狂熱犬

 

 文章が少しずつ書けるようになってきました。できるだけ空っぽでいることで文章が書けるようになる気がしました。誰かのようになりたい、誰かのように書きたいという思いから離れられたら、文章が書けるようになった気がした。誰の言葉も誰の考えも今はいらない、それと同じように、あるいはそれと同じくらいのことを書かなければいけないという考えになってしまうからだ。そうなったら身動きが取れなくなる。白紙に時間と情熱を吸い込ませることよりも、布団の中で時間を「冷凍」できずただ「消滅」させることを選んでしまうだろう。それはまずいというよりもったいない。それが今のわたしの考え。無駄には良い無駄と、悪くもない色もない無駄がある。わたしは良い無駄をたくさん重ねていきたい。

 

 一九六七年、私はコロンビアの三年生を対象とする、パリ留学プログラムに申し込んだ。高校を卒業した時に何週間か過ごしてすっかりパリに魅了されていたから、もう一度行けるチャンスだと見て迷わず飛びついたのだ。

 

 パリは依然としてパリだったが、私の方はもはや初めてそこを訪れたときの私ではなかった。
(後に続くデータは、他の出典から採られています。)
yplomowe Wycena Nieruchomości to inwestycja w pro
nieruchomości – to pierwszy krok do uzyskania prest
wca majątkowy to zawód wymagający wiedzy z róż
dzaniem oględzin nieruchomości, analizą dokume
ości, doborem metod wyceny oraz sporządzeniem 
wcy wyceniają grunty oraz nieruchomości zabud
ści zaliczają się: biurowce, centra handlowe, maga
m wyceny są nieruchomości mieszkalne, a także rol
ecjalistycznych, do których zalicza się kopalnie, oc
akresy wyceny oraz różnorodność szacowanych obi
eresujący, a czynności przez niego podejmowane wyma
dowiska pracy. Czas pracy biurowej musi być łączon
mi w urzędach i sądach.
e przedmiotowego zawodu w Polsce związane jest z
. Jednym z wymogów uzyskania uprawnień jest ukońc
過去の二年間、私は狂ったように本を読みふけって過ごしていた。新しい世界がいくつもまるごと頭のなかに注ぎ込まれ、人生を変える輸血が何度も生じて血液の成分はすっかり組み替えられていた。文学と哲学に関して私にとっていまでも意味ある書物は、ほとんどすべてこの二年間に初めて出会ったものである。あのころを振り返って、自分が何冊の本を吸収したかと思うと、ほとんど信じがたい気にさせられる。私はすさまじい数のそれらを飲み干し、さまざまな書物から成るいくつもの国、いくつもの大陸を食らい尽くし、それでもまだいっこうに倦まなかった。エリザベス朝演劇、ソクラテス以前の哲学、ロシア小説、シュールレアリスムの詩。まるで脳に火がついたかのように、あたかも生存自体がかかっているかのように私は読みまくった。ある作品が別の作品につながり、ある思考は別の思考につながって、一か月ごとに私はすべてのことの関して考えを変えた。

 

ポール・オースター 柴田元幸訳 『トゥルーストーリーズ』 新潮文庫 2008年

 

 ポール・オースターはわたしの大好きな作家です。翻訳されてる作品はほとんど読んできました。彼のエッセイを日本独自編集した『トゥルーストーリーズ』から引用した上の文章にわたしは10年近く恋焦がれてきました。暗唱できるように、自分の身体の一部になるようにこの文をわたし自身に染み込ませたいと思い続けています。こんな風に燃えるように激しく膨大な読書をわたしもしたいと思っていました。この文章にはじめて出会った学生時代、大学の図書館に籠ったり、飽きないように部屋の勉強机の上によじ登って座ったり、浴槽やトイレや電車やモスバーガーでも本をずっと読んでいました。それでもオースターのように激しく自分自身が信じがたいと思えるほどの量の読書はできませんでした。オースターのマグマのように激しい読書体験は、10年たっても訪れませんでした。

 

 それでもわたしはオースターのこの文章自体にずっと恋焦がれています。この文章を読みながら、オースターの狂熱の時代を胸から腹の底に流し込もうとする時に、私自身にも燃え上がるものが沸き上がってきます。今でもオースターのような書物の知恵と熱を食らい尽くす読書をすることを完全に諦めてはいませんが。ずっと恋焦がれ忘れることのできない一生読み返し続ける文章を見つけられたこと自体が、わたしにとって何ものにも代えがたいことです。読むことで成しえれないなら、書くことであらゆる情熱の対象にこの宇宙に食らいつく狂熱の跡を、爪でも牙でも足でもいいから残していきたいと思うのです。オースターにはならなくていい、オースターのような文章なんてオースター自身が書けばいい、自分自身の文章をただ書こうと思えた時、本当の私の言葉が表にあらわれると信じています。書くことでいろんなものを大事に抱えることと、捨てることを同時にするという矛盾すら成しえてしまいたいです。狂熱と咆哮を書き記す日まで、わたしもまた倦むことはないです。